# Problem to solve
Hunt for the word "colormass" across the entries below, copying each line that holds it.

# Records
- Opening Delimiter -

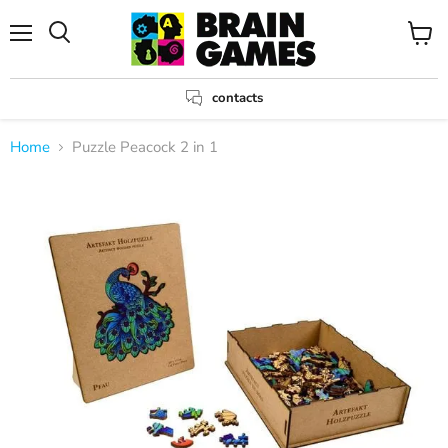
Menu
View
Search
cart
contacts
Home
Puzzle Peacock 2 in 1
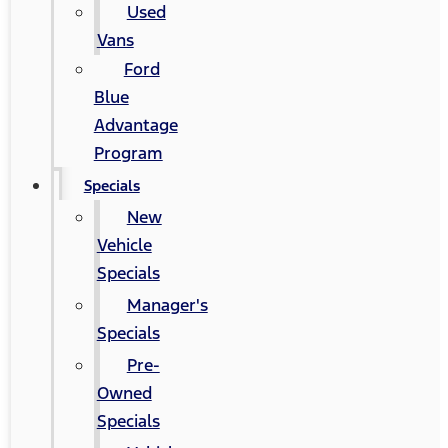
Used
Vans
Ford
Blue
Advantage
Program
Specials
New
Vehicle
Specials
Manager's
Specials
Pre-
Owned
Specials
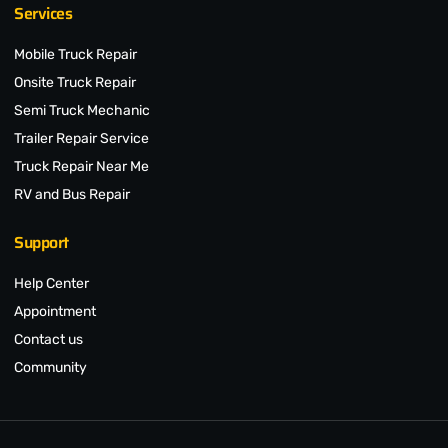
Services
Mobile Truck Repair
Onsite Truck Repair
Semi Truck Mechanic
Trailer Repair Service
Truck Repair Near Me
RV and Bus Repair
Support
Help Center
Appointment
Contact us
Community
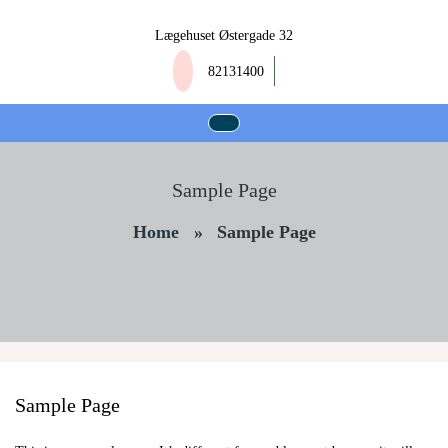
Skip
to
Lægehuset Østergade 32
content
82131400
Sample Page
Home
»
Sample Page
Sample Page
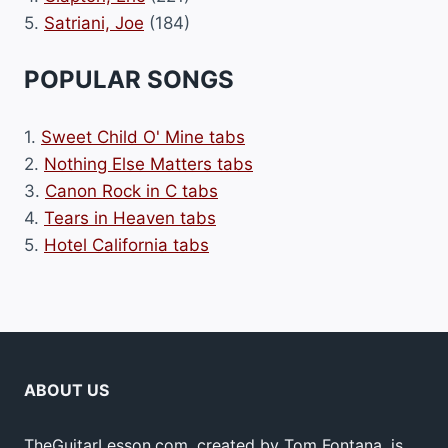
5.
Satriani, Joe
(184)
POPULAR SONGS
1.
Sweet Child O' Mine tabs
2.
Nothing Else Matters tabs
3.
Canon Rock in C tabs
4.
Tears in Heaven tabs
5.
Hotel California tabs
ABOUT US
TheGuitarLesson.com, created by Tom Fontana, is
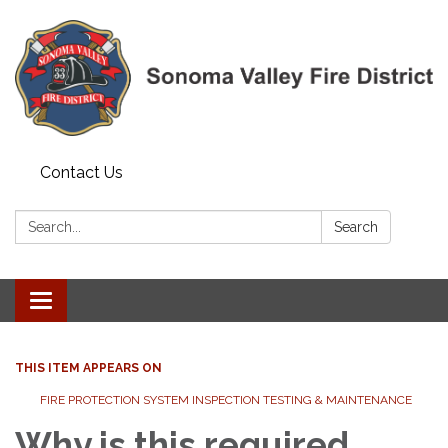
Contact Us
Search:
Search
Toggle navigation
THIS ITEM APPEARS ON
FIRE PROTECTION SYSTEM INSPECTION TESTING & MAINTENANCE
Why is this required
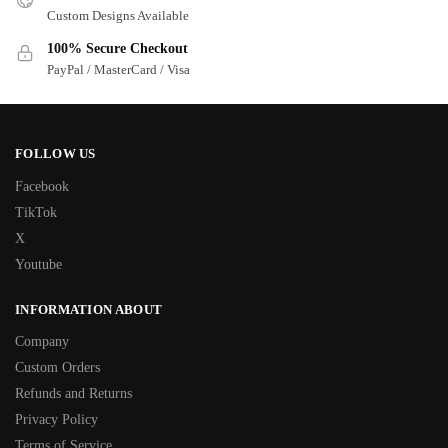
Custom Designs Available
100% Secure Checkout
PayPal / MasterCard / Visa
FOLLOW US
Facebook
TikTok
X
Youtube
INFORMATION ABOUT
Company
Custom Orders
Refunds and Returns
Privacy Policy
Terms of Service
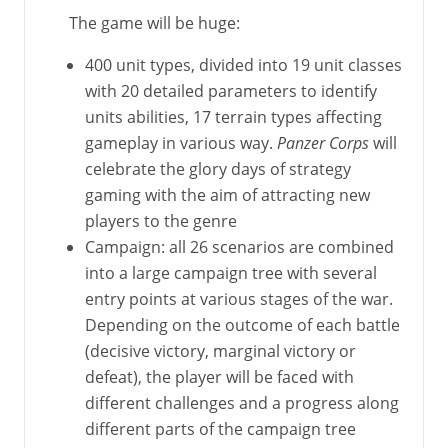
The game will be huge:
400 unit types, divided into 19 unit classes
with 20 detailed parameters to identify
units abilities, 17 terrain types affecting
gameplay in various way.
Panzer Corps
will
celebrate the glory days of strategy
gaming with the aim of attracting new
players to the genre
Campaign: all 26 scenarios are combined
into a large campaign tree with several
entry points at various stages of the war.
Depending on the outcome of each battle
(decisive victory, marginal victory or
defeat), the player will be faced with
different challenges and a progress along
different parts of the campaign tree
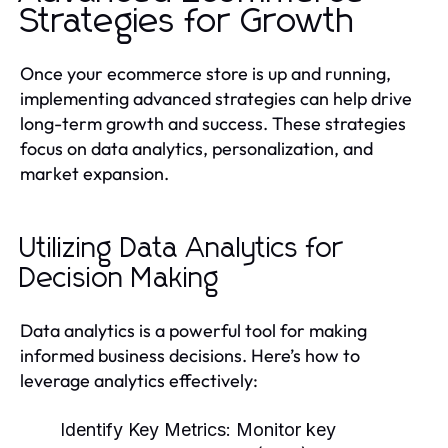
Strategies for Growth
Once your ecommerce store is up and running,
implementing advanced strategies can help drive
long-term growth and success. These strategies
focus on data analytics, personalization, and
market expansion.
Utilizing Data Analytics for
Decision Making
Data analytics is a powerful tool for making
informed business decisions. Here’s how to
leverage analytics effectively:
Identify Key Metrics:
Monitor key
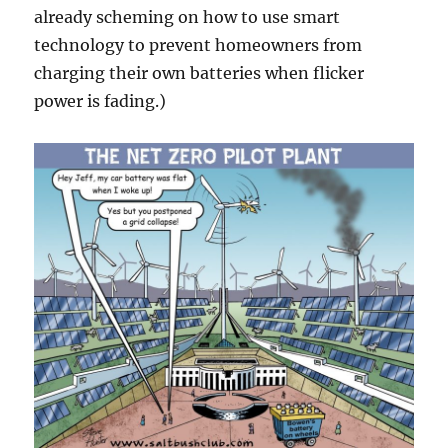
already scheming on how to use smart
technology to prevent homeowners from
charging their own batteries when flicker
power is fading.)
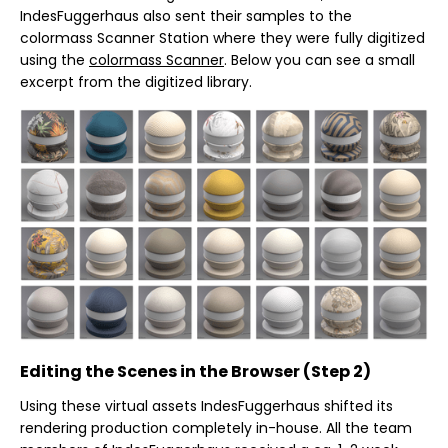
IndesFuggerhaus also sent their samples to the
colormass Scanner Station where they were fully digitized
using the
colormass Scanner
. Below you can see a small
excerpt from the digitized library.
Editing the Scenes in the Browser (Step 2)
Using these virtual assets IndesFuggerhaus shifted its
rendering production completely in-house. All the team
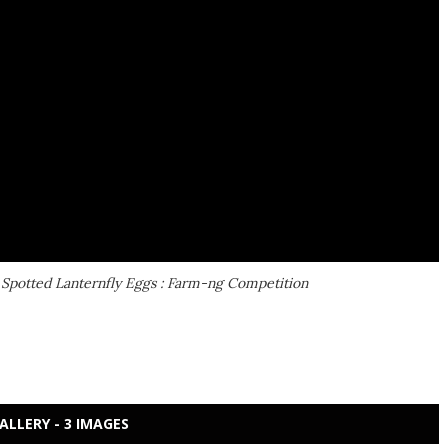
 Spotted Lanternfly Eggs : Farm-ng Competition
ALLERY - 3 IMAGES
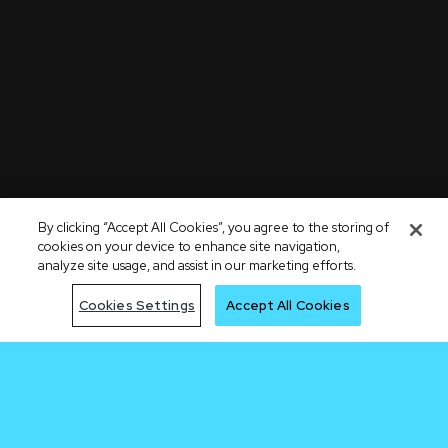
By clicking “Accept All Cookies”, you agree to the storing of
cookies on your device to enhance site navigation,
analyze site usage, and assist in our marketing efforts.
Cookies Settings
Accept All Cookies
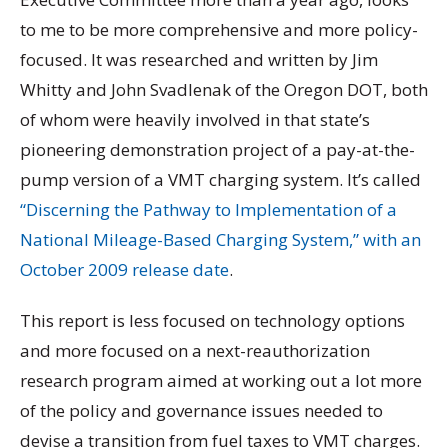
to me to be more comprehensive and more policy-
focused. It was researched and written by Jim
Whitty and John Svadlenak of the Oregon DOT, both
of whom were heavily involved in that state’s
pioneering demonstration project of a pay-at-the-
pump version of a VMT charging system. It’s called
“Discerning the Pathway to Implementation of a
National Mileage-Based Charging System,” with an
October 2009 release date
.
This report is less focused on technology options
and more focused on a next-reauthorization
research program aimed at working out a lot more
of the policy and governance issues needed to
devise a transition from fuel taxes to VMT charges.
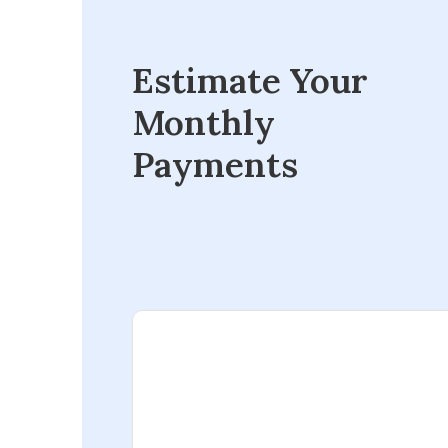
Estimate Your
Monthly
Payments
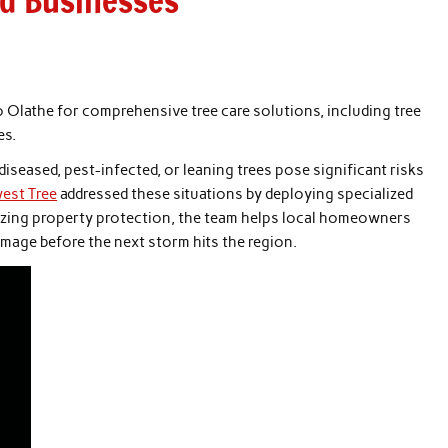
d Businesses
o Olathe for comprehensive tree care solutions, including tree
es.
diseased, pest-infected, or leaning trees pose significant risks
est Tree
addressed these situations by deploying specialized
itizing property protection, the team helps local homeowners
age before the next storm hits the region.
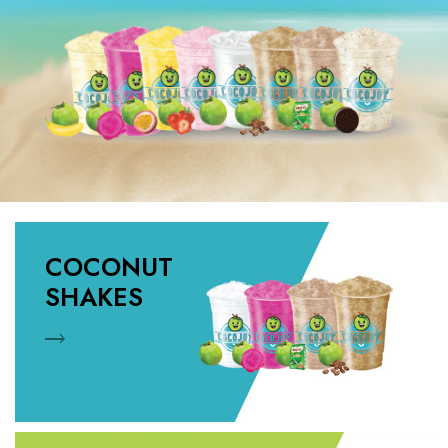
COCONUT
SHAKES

- Closing Delimiter -

# Solution to the problem
colormass Scanner Station where they were fully digitized
colormass Scanner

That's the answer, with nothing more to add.